Why are you at the Computer?

Where do I even start?

It was Wednesday of this past week, just four days ago.

The engineering buildings are quiet in the summer. The library is largely empty. I sat down at one of the computers in the small block near the entrance and listlessly browsed through mail, messages, and some useless information. Sitting at a right angle to me was a black guy, and an older man with gray hair and glasses.

I had been there for a while when the man with the gray hair suddenly turned to the black guy, who was clearly a stranger.

“Why… are you at the computer?” he said. The black guy stared at him blankly.

“Why are not on the street, spreading the message?” he continued. The black guy turned back to his computer and zoned out.

“You’ve betrayed us. Why are you on the computer? Why are you not…”

I was thinking about this later as I walked down Spadina. No tomatoes at Burger King. I thought it was a joke, and I was going to be on some “We stopped selling the Whopper with tomatoes to see what would happen” commercial, but I opened up the Whopper and there really were no tomatoes. This saddened me.

People streamed by. South on Spadina, left on Queen, past Steve’s music store. I came to an intersection and about 6 young guys on bicycles made a gentle arc that intersected my path. I took a few extra steps to let them pass behind me. The first of them looked up as he went by, right into my eyes, and said:

“Faith”

———————

I don’t talk to strangers often, but perhaps still more than the average person in this city, and never due to insanity or as a psychological gag. An opportunity to speak to someone, to convey meaning, takes far more than time and space. You can touch on all four dimensions of the continuum with others, without a single word bridging the chasm.

I am a so-called Evangelical, and I will tell you about my faith, and not always because you asked me about it. But the most obvious way to do something is not always effective. Hence we sometimes bear an itch, and tell the others don’t scratch!

A person’s beliefs regarding spirituality, existence, meaning, and purpose are the most important opinions and beliefs that they have. They determine the direction of their whole life, barring those who have neglected these questions so completely that they stumble through life fulfilling base needs (and those of us who fancy ourselves “purpose-driven” are still prone to this!)

It seems incredible that it is so seldom discussed, such that people we know for years in various contexts will never have a conversation about it. It’s as if we cannot afford to spend a few hours thinking about which field of study to apply to for university (and why) though we will expend enormous quantities of time and energy getting through it. It’s as if we would rather live an perfect lie than an excellent truth.

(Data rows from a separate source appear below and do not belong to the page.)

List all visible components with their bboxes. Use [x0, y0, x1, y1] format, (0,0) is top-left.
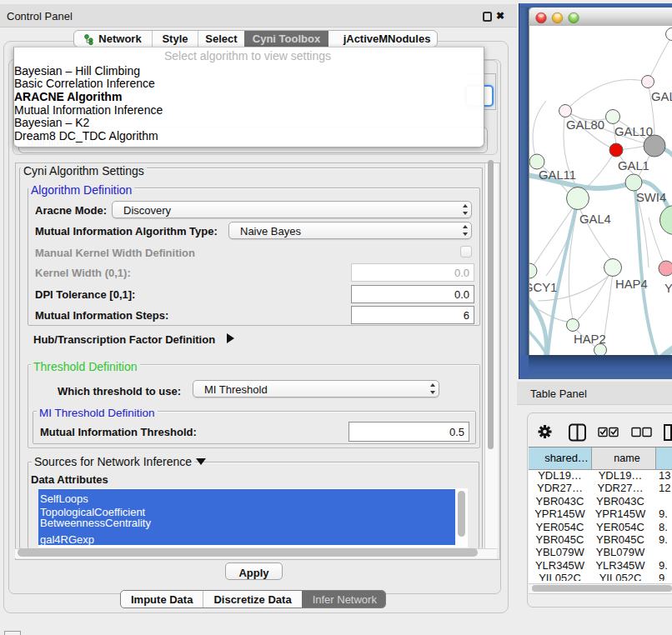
svg-text:GAL1: GAL1: [618, 159, 649, 172]
svg-text:GAL11: GAL11: [539, 168, 576, 182]
svg-text:Y: Y: [664, 282, 672, 295]
svg-text:GAL4: GAL4: [579, 212, 611, 226]
svg-text:GAL: GAL: [651, 90, 672, 103]
svg-text:GCY1: GCY1: [529, 281, 557, 294]
svg-text:HAP2: HAP2: [574, 332, 606, 346]
svg-text:SWI4: SWI4: [636, 191, 666, 204]
svg-text:HAP4: HAP4: [615, 278, 648, 291]
svg-text:GAL80: GAL80: [566, 118, 604, 132]
svg-text:GAL10: GAL10: [614, 125, 653, 138]
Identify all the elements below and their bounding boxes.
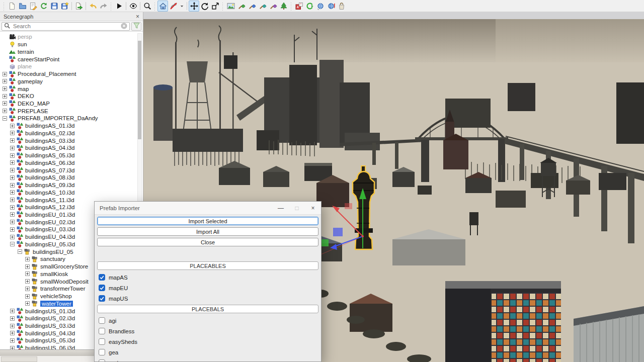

I’ve mused that this may be one reason why “smart people” will never run the world, but rather, people with manipulative skills–most of us have a tendency to burrow down into a science, a skill, a body of knowledge, and become outstanding without knowing exactly why, only to have everything we are manipulated and directed by someone who has even the most base set of ideals. We simply want to be outstanding at something. In a scene in “Lord of War,” Nicholas Cage’s character explains his business selling weapons simply by saying “I’m good at it.” [Update–actually, this all doesn’t even belong in this post. I think I’ll write something separate about it]

And perhaps it’s all because the questions and the answers seem so immaterial.

Nonetheless, this makes it possible to talk to anyone about belief, or unbelief, in the divine. As for Christians: how, when, where, and why do we do this? And what do we say?

The answers are quite involved, but unlike the answers to some questions, I think these ones all exist.